Retype exactly what appears below from the line containing "Lynn Dumenil" down to the line containing "Geoforskning.no announces vacancies", keeping both end lines. Do not include pictures.

------ AVAILABLE RECORDS ------

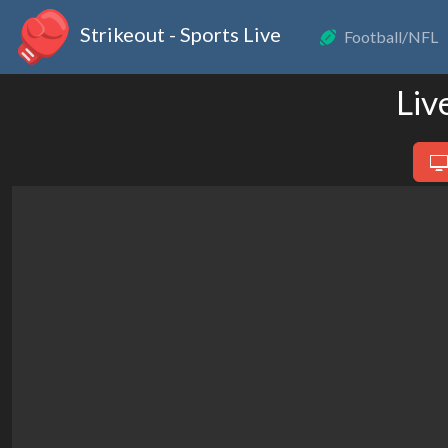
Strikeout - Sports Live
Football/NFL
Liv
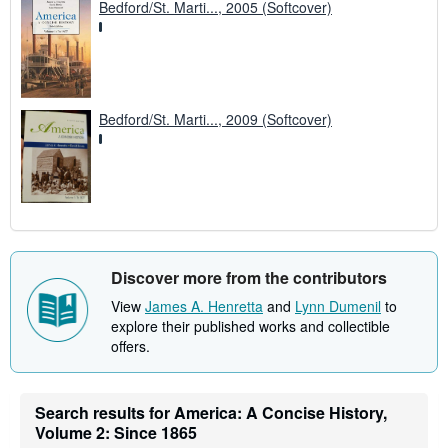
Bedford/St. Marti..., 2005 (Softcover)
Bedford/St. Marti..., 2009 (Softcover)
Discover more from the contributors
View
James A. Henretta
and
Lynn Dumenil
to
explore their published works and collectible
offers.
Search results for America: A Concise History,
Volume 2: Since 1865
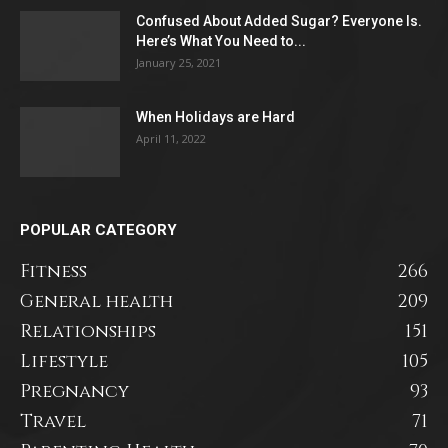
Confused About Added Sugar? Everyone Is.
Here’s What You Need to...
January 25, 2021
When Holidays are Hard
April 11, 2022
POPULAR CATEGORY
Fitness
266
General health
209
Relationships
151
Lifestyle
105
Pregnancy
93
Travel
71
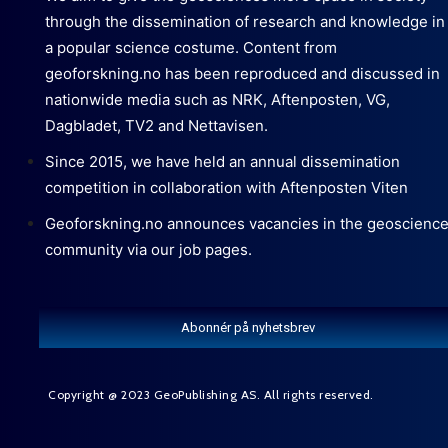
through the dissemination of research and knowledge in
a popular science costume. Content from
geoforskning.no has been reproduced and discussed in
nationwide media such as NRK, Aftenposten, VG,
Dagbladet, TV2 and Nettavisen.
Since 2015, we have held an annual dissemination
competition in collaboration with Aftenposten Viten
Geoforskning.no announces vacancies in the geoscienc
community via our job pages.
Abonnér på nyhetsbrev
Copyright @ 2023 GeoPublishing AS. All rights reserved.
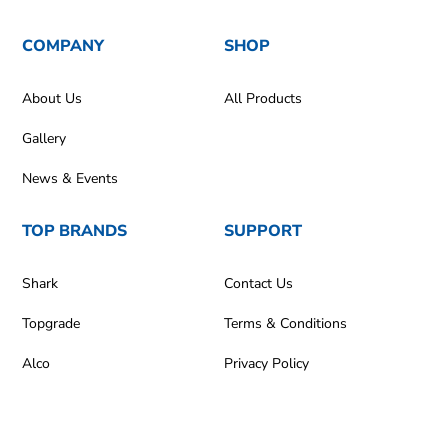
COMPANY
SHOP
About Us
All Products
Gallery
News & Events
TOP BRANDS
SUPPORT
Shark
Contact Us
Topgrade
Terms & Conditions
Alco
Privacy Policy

------

◆ **RESPONSE AREA**:
Lynn Dumenil
to
explore their published works and collectible
offers.
Search results for America: A Concise History,
Volume 2: Since 1865
Confused About Added Sugar? Everyone Is.
Here’s What You Need to...
January 25, 2021
When Holidays are Hard
April 11, 2022
POPULAR CATEGORY
Fitness
266
General health
209
Relationships
151
Lifestyle
105
Pregnancy
93
Travel
71
through the dissemination of research and knowledge in
a popular science costume. Content from
geoforskning.no has been reproduced and discussed in
nationwide media such as NRK, Aftenposten, VG,
Dagbladet, TV2 and Nettavisen.
Since 2015, we have held an annual dissemination
competition in collaboration with Aftenposten Viten
Geoforskning.no announces vacancies in the geoscienc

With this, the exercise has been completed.